→ **Aim of the task**: Please write out all of the data below exactly, without including the pictures.

→ **Records for processing**:

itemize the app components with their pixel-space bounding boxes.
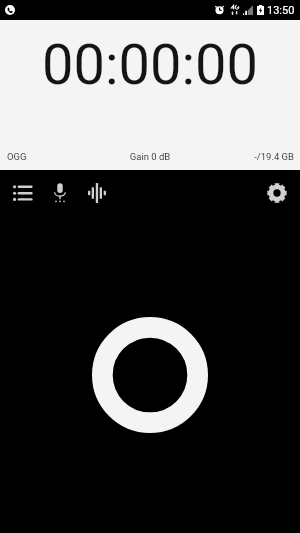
button[interactable]: Recordings list bbox=[1, 170, 46, 216]
staticText: 13:50 bbox=[267, 4, 295, 17]
button[interactable]: Audio waveform bbox=[82, 170, 118, 216]
button[interactable]: Ongoing call bbox=[0, 0, 19, 20]
button[interactable]: Microphone source bbox=[46, 170, 82, 216]
button[interactable]: Settings bbox=[255, 170, 300, 216]
staticText: OGG bbox=[7, 151, 102, 162]
staticText: -/19.4 GB bbox=[198, 151, 294, 162]
staticText: Gain 0 dB bbox=[102, 151, 198, 162]
button[interactable]: Record bbox=[92, 317, 208, 433]
staticText: 00:00:00 bbox=[0, 32, 300, 98]
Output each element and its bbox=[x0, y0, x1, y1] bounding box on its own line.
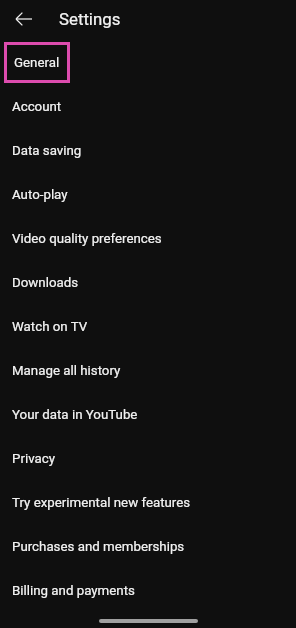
staticText: Account bbox=[12, 99, 62, 115]
staticText: Purchases and memberships bbox=[12, 539, 185, 555]
button[interactable]: Watch on TV bbox=[0, 305, 296, 349]
staticText: Settings bbox=[59, 9, 121, 29]
button[interactable]: Navigate up bbox=[8, 3, 39, 34]
button[interactable]: Your data in YouTube bbox=[0, 393, 296, 437]
staticText: Try experimental new features bbox=[12, 495, 191, 511]
button[interactable]: Data saving bbox=[0, 129, 296, 173]
staticText: Auto-play bbox=[12, 187, 68, 203]
staticText: Downloads bbox=[12, 275, 79, 291]
staticText: General bbox=[14, 55, 60, 71]
staticText: Manage all history bbox=[12, 363, 121, 379]
button[interactable]: Billing and payments bbox=[0, 569, 296, 613]
button[interactable]: Video quality preferences bbox=[0, 217, 296, 261]
button[interactable]: General bbox=[0, 41, 296, 85]
button[interactable]: Purchases and memberships bbox=[0, 525, 296, 569]
staticText: Video quality preferences bbox=[12, 231, 162, 247]
staticText: Watch on TV bbox=[12, 319, 88, 335]
staticText: Privacy bbox=[12, 451, 55, 467]
button[interactable]: Auto-play bbox=[0, 173, 296, 217]
staticText: Billing and payments bbox=[12, 583, 135, 599]
staticText: Your data in YouTube bbox=[12, 407, 138, 423]
button[interactable]: Privacy bbox=[0, 437, 296, 481]
staticText: Data saving bbox=[12, 143, 82, 159]
button[interactable]: Try experimental new features bbox=[0, 481, 296, 525]
button[interactable]: Downloads bbox=[0, 261, 296, 305]
button[interactable]: Manage all history bbox=[0, 349, 296, 393]
button[interactable]: Account bbox=[0, 85, 296, 129]
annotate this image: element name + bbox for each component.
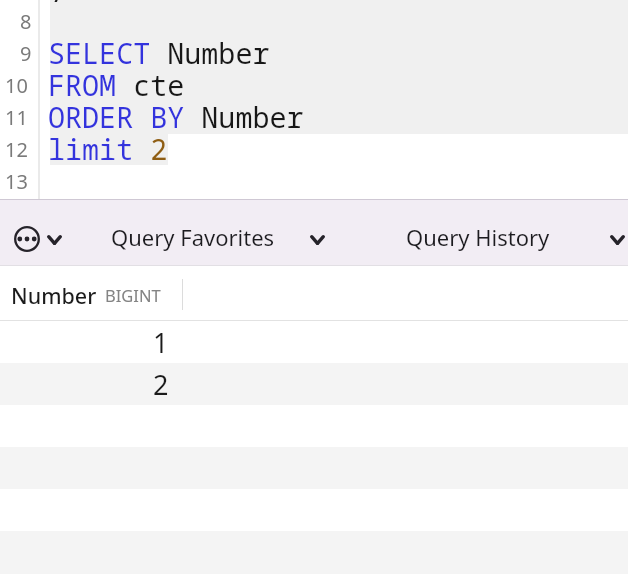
staticText: 8 [20,8,32,35]
button[interactable]: Number [6,274,161,316]
staticText: ORDER BY Number [48,98,304,130]
button[interactable]: Query History [398,218,628,256]
staticText: 12 [5,136,28,163]
staticText: 9 [20,40,32,67]
staticText: Query History [406,222,550,252]
button[interactable]: Query Favorites [103,218,333,256]
staticText: 13 [5,168,28,195]
staticText: 2 [153,366,169,403]
button[interactable]: 2 [0,363,628,405]
staticText: Query Favorites [111,222,275,252]
button[interactable]: 1 [0,321,628,363]
staticText: 10 [5,72,28,99]
button[interactable]: More options [10,222,66,256]
staticText: 1 [153,324,169,361]
staticText: limit 2 [48,130,168,162]
staticText: FROM cte [48,66,185,98]
staticText: Number [11,281,97,310]
staticText: ) [48,0,66,2]
staticText: SELECT Number [48,34,270,66]
staticText: 11 [5,104,28,131]
staticText: BIGINT [105,284,161,306]
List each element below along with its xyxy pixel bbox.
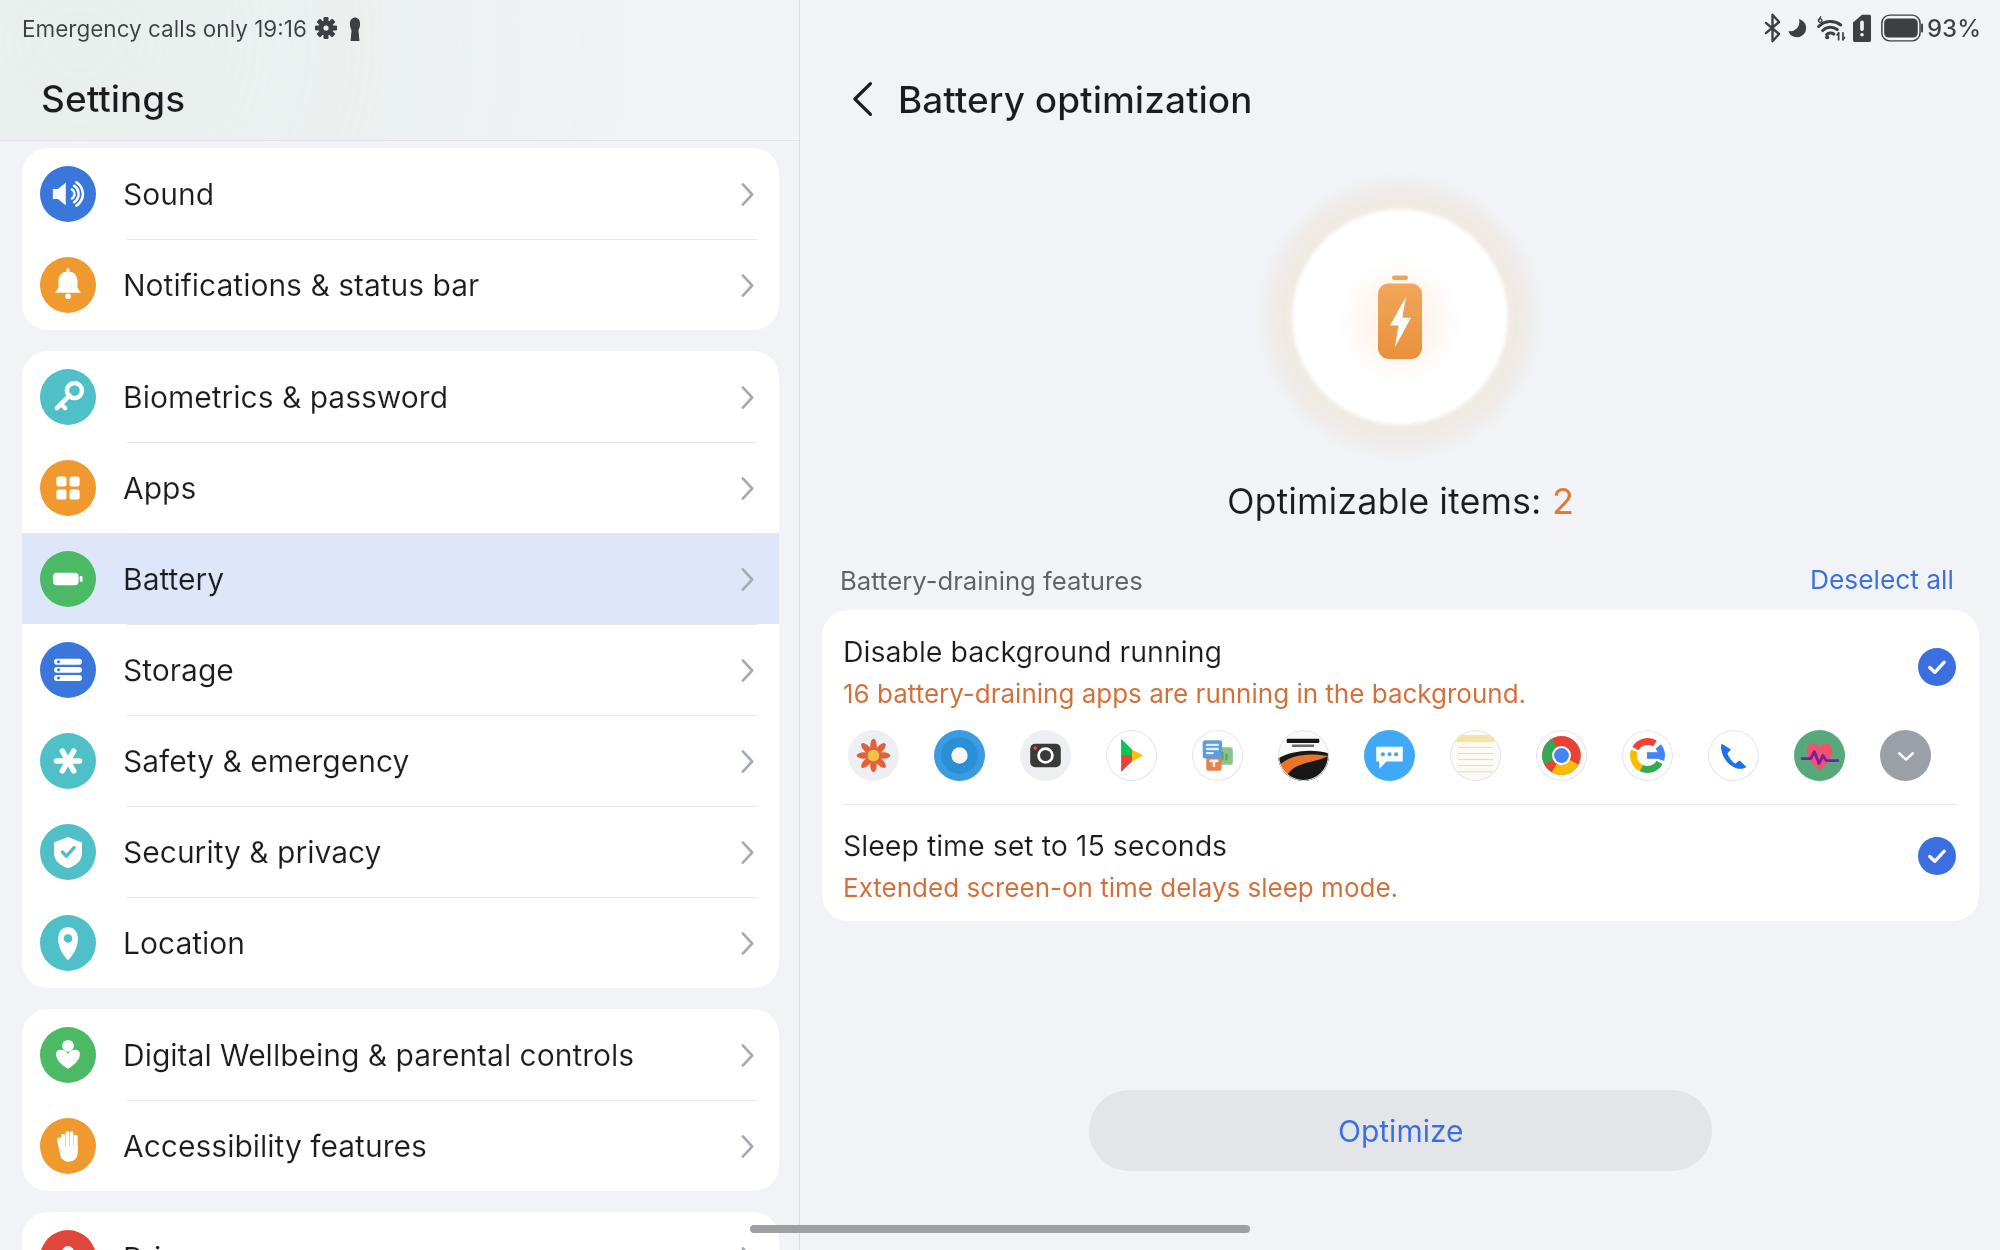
button[interactable]: Optimize — [1089, 1090, 1712, 1171]
staticText: Optimize — [1338, 1113, 1464, 1149]
staticText: Extended screen-on time delays sleep mod… — [843, 872, 1399, 903]
staticText: Digital Wellbeing & parental controls — [123, 1037, 635, 1073]
staticText: Emergency calls only 19:16 — [22, 15, 307, 42]
button[interactable]: Show more apps — [1880, 730, 1931, 781]
staticText: Battery optimization — [898, 77, 1253, 122]
staticText: Deselect all — [1810, 564, 1954, 596]
button[interactable]: Back — [831, 68, 893, 130]
staticText: Battery-draining features — [840, 565, 1143, 596]
staticText: Storage — [123, 652, 234, 688]
staticText: Safety & emergency — [123, 743, 410, 779]
button[interactable]: Selected — [1918, 648, 1956, 686]
staticText: Biometrics & password — [123, 379, 449, 415]
button[interactable]: Notifications & status bar — [22, 239, 779, 330]
staticText: Apps — [123, 470, 197, 506]
button[interactable]: Accessibility features — [22, 1100, 779, 1191]
button[interactable]: Deselect all — [1810, 564, 1954, 596]
staticText: 93% — [1927, 14, 1981, 43]
button[interactable]: Safety & emergency — [22, 715, 779, 806]
staticText: Sound — [123, 176, 215, 212]
staticText: Accessibility features — [123, 1128, 427, 1164]
button[interactable]: Sound — [22, 148, 779, 239]
staticText: Security & privacy — [123, 834, 382, 870]
button[interactable]: Storage — [22, 624, 779, 715]
staticText: Settings — [41, 76, 186, 121]
staticText: Notifications & status bar — [123, 267, 480, 303]
button[interactable]: Location — [22, 897, 779, 988]
staticText: Disable background running — [843, 634, 1222, 668]
staticText: Privacy — [123, 1240, 229, 1250]
staticText: Location — [123, 925, 246, 961]
button[interactable]: Digital Wellbeing & parental controls — [22, 1009, 779, 1100]
staticText: 16 battery-draining apps are running in … — [843, 678, 1527, 709]
button[interactable]: Selected — [1918, 837, 1956, 875]
staticText: Battery — [123, 561, 225, 597]
staticText: Optimizable items: — [1227, 479, 1552, 523]
staticText: Sleep time set to 15 seconds — [843, 828, 1228, 862]
button[interactable]: Battery — [22, 533, 779, 624]
button[interactable]: Privacy — [22, 1212, 779, 1250]
button[interactable]: Security & privacy — [22, 806, 779, 897]
staticText: 2 — [1552, 479, 1574, 523]
button[interactable]: Apps — [22, 442, 779, 533]
button[interactable]: Biometrics & password — [22, 351, 779, 442]
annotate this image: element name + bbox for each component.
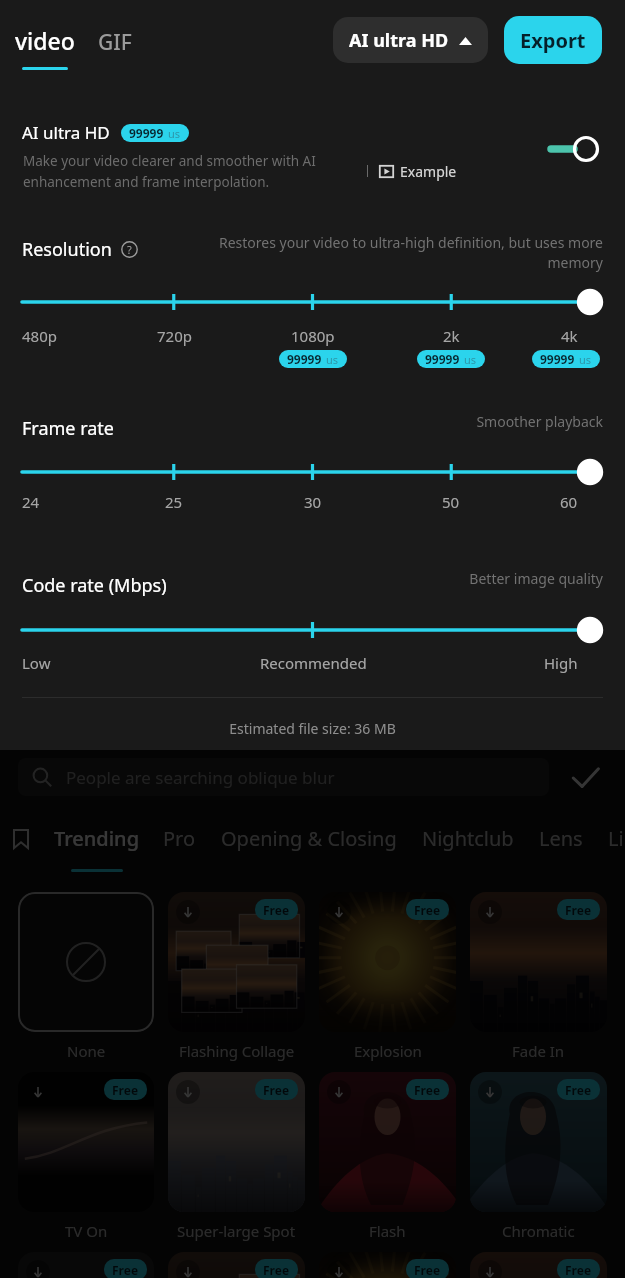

→ **Answer space**:
itemize the app components with their pixel-space bounding boxes.
button[interactable]: Recordings list bbox=[1, 170, 46, 216]
staticText: 13:50 bbox=[267, 4, 295, 17]
button[interactable]: Audio waveform bbox=[82, 170, 118, 216]
button[interactable]: Ongoing call bbox=[0, 0, 19, 20]
button[interactable]: Microphone source bbox=[46, 170, 82, 216]
button[interactable]: Settings bbox=[255, 170, 300, 216]
staticText: OGG bbox=[7, 151, 102, 162]
staticText: -/19.4 GB bbox=[198, 151, 294, 162]
staticText: Gain 0 dB bbox=[102, 151, 198, 162]
button[interactable]: Record bbox=[92, 317, 208, 433]
staticText: 00:00:00 bbox=[0, 32, 300, 98]
Output each element and its bbox=[x0, y0, x1, y1] bounding box on its own line.
staticText: Account bbox=[12, 99, 62, 115]
staticText: Purchases and memberships bbox=[12, 539, 185, 555]
button[interactable]: Watch on TV bbox=[0, 305, 296, 349]
staticText: Settings bbox=[59, 9, 121, 29]
button[interactable]: Navigate up bbox=[8, 3, 39, 34]
button[interactable]: Your data in YouTube bbox=[0, 393, 296, 437]
staticText: Try experimental new features bbox=[12, 495, 191, 511]
button[interactable]: Data saving bbox=[0, 129, 296, 173]
staticText: Auto-play bbox=[12, 187, 68, 203]
staticText: Downloads bbox=[12, 275, 79, 291]
staticText: General bbox=[14, 55, 60, 71]
staticText: Manage all history bbox=[12, 363, 121, 379]
button[interactable]: Billing and payments bbox=[0, 569, 296, 613]
button[interactable]: Video quality preferences bbox=[0, 217, 296, 261]
button[interactable]: General bbox=[0, 41, 296, 85]
button[interactable]: Purchases and memberships bbox=[0, 525, 296, 569]
staticText: Video quality preferences bbox=[12, 231, 162, 247]
staticText: Watch on TV bbox=[12, 319, 88, 335]
staticText: Privacy bbox=[12, 451, 55, 467]
button[interactable]: Auto-play bbox=[0, 173, 296, 217]
staticText: Billing and payments bbox=[12, 583, 135, 599]
staticText: Your data in YouTube bbox=[12, 407, 138, 423]
button[interactable]: Privacy bbox=[0, 437, 296, 481]
staticText: Data saving bbox=[12, 143, 82, 159]
button[interactable]: Try experimental new features bbox=[0, 481, 296, 525]
button[interactable]: Downloads bbox=[0, 261, 296, 305]
button[interactable]: Manage all history bbox=[0, 349, 296, 393]
button[interactable]: Account bbox=[0, 85, 296, 129]
annotate this image: element name + bbox for each component.
staticText: 8 [20,8,32,35]
button[interactable]: Number [6,274,161,316]
staticText: ORDER BY Number [48,98,304,130]
button[interactable]: Query History [398,218,628,256]
staticText: 12 [5,136,28,163]
staticText: 9 [20,40,32,67]
staticText: Query History [406,222,550,252]
button[interactable]: Query Favorites [103,218,333,256]
staticText: 13 [5,168,28,195]
staticText: 2 [153,366,169,403]
button[interactable]: 2 [0,363,628,405]
staticText: Query Favorites [111,222,275,252]
button[interactable]: 1 [0,321,628,363]
staticText: 10 [5,72,28,99]
button[interactable]: More options [10,222,66,256]
staticText: 1 [153,324,169,361]
staticText: limit 2 [48,130,168,162]
staticText: FROM cte [48,66,185,98]
staticText: Number [11,281,97,310]
staticText: ) [48,0,66,2]
staticText: SELECT Number [48,34,270,66]
staticText: 11 [5,104,28,131]
staticText: BIGINT [105,284,161,306]
List each element below along with its xyxy pixel bbox.
button[interactable]: Optimize — [1089, 1090, 1712, 1171]
staticText: Optimize — [1338, 1113, 1464, 1149]
staticText: Extended screen-on time delays sleep mod… — [843, 872, 1399, 903]
staticText: Digital Wellbeing & parental controls — [123, 1037, 635, 1073]
staticText: Emergency calls only 19:16 — [22, 15, 307, 42]
button[interactable]: Show more apps — [1880, 730, 1931, 781]
staticText: Battery optimization — [898, 77, 1253, 122]
staticText: Deselect all — [1810, 564, 1954, 596]
button[interactable]: Back — [831, 68, 893, 130]
staticText: Battery-draining features — [840, 565, 1143, 596]
staticText: Storage — [123, 652, 234, 688]
staticText: Safety & emergency — [123, 743, 410, 779]
button[interactable]: Selected — [1918, 648, 1956, 686]
staticText: Biometrics & password — [123, 379, 449, 415]
button[interactable]: Notifications & status bar — [22, 239, 779, 330]
staticText: Apps — [123, 470, 197, 506]
button[interactable]: Accessibility features — [22, 1100, 779, 1191]
button[interactable]: Deselect all — [1810, 564, 1954, 596]
staticText: 93% — [1927, 14, 1981, 43]
button[interactable]: Safety & emergency — [22, 715, 779, 806]
staticText: Sound — [123, 176, 215, 212]
staticText: Accessibility features — [123, 1128, 427, 1164]
button[interactable]: Sound — [22, 148, 779, 239]
staticText: Security & privacy — [123, 834, 382, 870]
button[interactable]: Storage — [22, 624, 779, 715]
staticText: Settings — [41, 76, 186, 121]
staticText: Notifications & status bar — [123, 267, 480, 303]
button[interactable]: Location — [22, 897, 779, 988]
staticText: Disable background running — [843, 634, 1222, 668]
staticText: Privacy — [123, 1240, 229, 1250]
staticText: Location — [123, 925, 246, 961]
button[interactable]: Digital Wellbeing & parental controls — [22, 1009, 779, 1100]
staticText: 16 battery-draining apps are running in … — [843, 678, 1527, 709]
button[interactable]: Selected — [1918, 837, 1956, 875]
staticText: Battery — [123, 561, 225, 597]
staticText: Optimizable items: — [1227, 479, 1552, 523]
staticText: Sleep time set to 15 seconds — [843, 828, 1228, 862]
button[interactable]: Battery — [22, 533, 779, 624]
button[interactable]: Privacy — [22, 1212, 779, 1250]
button[interactable]: Security & privacy — [22, 806, 779, 897]
staticText: 2 — [1552, 479, 1574, 523]
button[interactable]: Apps — [22, 442, 779, 533]
button[interactable]: Biometrics & password — [22, 351, 779, 442]
annotate this image: element name + bbox for each component.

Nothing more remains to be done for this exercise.